[[ MATERIAL TO PROCESS open ]]

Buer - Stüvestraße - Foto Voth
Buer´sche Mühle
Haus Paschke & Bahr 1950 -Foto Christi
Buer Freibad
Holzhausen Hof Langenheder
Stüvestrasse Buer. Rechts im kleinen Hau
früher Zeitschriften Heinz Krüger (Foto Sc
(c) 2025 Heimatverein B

[[ MATERIAL TO PROCESS closed ]]
[[ MATERIAL TO PROCESS open ]]

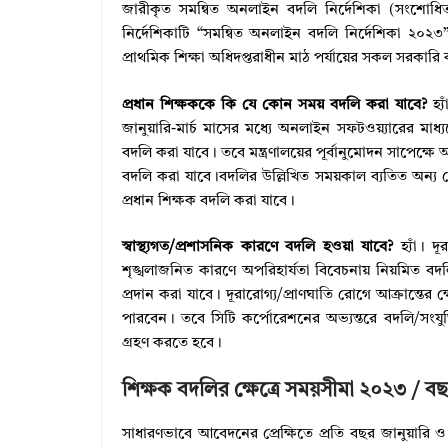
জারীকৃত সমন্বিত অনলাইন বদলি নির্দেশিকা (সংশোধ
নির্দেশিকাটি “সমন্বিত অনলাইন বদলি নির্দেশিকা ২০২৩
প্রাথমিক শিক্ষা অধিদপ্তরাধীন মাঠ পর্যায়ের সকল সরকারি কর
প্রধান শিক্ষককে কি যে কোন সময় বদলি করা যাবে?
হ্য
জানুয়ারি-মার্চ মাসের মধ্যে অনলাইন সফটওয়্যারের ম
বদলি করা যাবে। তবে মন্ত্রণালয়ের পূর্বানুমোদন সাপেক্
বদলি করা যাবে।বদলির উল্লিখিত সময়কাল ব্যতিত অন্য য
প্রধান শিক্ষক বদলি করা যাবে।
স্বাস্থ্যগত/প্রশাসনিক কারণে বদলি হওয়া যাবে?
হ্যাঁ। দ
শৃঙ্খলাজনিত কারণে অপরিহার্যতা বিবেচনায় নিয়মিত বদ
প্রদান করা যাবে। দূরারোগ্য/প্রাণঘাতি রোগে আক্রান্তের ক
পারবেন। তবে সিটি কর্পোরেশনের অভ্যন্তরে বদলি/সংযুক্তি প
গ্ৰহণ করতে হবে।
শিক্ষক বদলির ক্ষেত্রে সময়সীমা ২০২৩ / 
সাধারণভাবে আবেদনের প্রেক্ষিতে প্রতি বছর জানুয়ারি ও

[[ MATERIAL TO PROCESS closed ]]

If a line of the entries holds the word "Foto", copy it out.

Buer - Stüvestraße - Foto Voth
Haus Paschke & Bahr 1950 -Foto Christi
früher Zeitschriften Heinz Krüger (Foto Sc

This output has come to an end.